Livestock producers should test for aflatoxin in corn

A veterinary toxicologist with University of Missouri Extension says aflatoxin is being reported in drought affected corn and dairy and livestock producers should test for it.

Tim Evans says if livestock feed contains corn with high enough levels of the mycotoxin, animals can be harmed and some products from those animals, like milk, cannot be consumed.

“One of the common problems we have with aflatoxin are violated levels in milk. Dairy cows, if exposed to a tiny amount of aflatoxin, can have it show up in the milk and then, that’s a violation.”

Evans says if aflatoxins are present, milk must be dumped.

“In dairy, because they’re producing milk, the concentration that’s allowed is very low, 20 parts per billion,” says Evans. “However, that amount is likely not going to harm the dairy cow.
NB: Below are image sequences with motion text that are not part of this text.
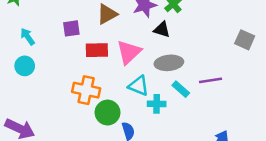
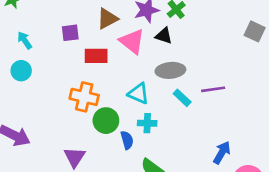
gray square: (245, 40) -> (255, 31), moved
pink triangle: (129, 52) -> (132, 41), moved, turned -40
cyan cross: (157, 104) -> (147, 123), moved

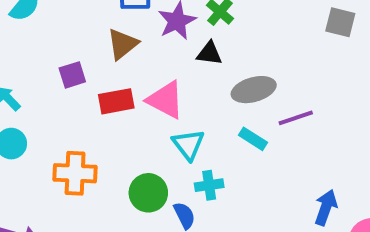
pink triangle: (132, 41) -> (165, 100), moved
gray ellipse: (170, 70) -> (254, 90), moved
cyan triangle: (138, 94) -> (188, 145), turned 40
orange cross: (84, 97) -> (75, 173), moved

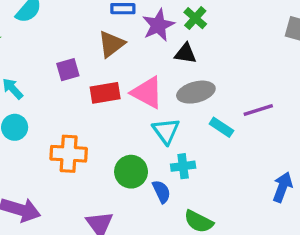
gray ellipse: (254, 90) -> (196, 92), moved

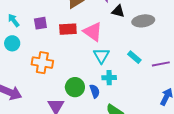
purple square: (68, 70) -> (40, 23), moved
gray ellipse: (196, 92) -> (143, 21), moved
purple line: (258, 110) -> (161, 64), moved
green circle: (131, 172) -> (75, 87), moved

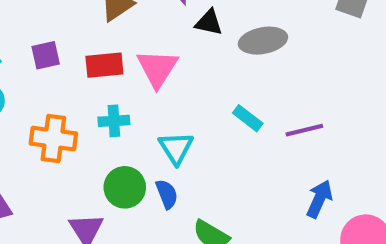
pink triangle: (93, 32) -> (157, 68), turned 30
cyan triangle: (101, 56) -> (176, 148), moved
cyan cross: (109, 78) -> (114, 121), moved

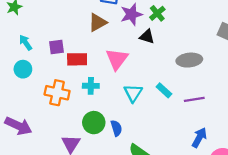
gray ellipse: (263, 41) -> (189, 60), moved
red rectangle: (104, 65) -> (77, 59), moved
cyan triangle: (176, 148) -> (133, 93), moved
It will probably take about several hundred parts per billion to harm the cow itself.”

Grain farmers can test for mycotoxins at the local grain elevator or in the field. He says it’s important information as farmers keep drought-affected corn on the farm to feed to cattle.

“Looking at breeding cattle and finishing beef cattle, they might be able to have up to 300 parts per billion and the diet is still allowed.”

But Evans says poultry and swine are especially sensitive to mycotoxins and any livestock producer purchasing corn from a drought area should be sending samples to a testing laboratory before feeding it. He says these tests can show other mycotoxins present as well, like vomitoxin.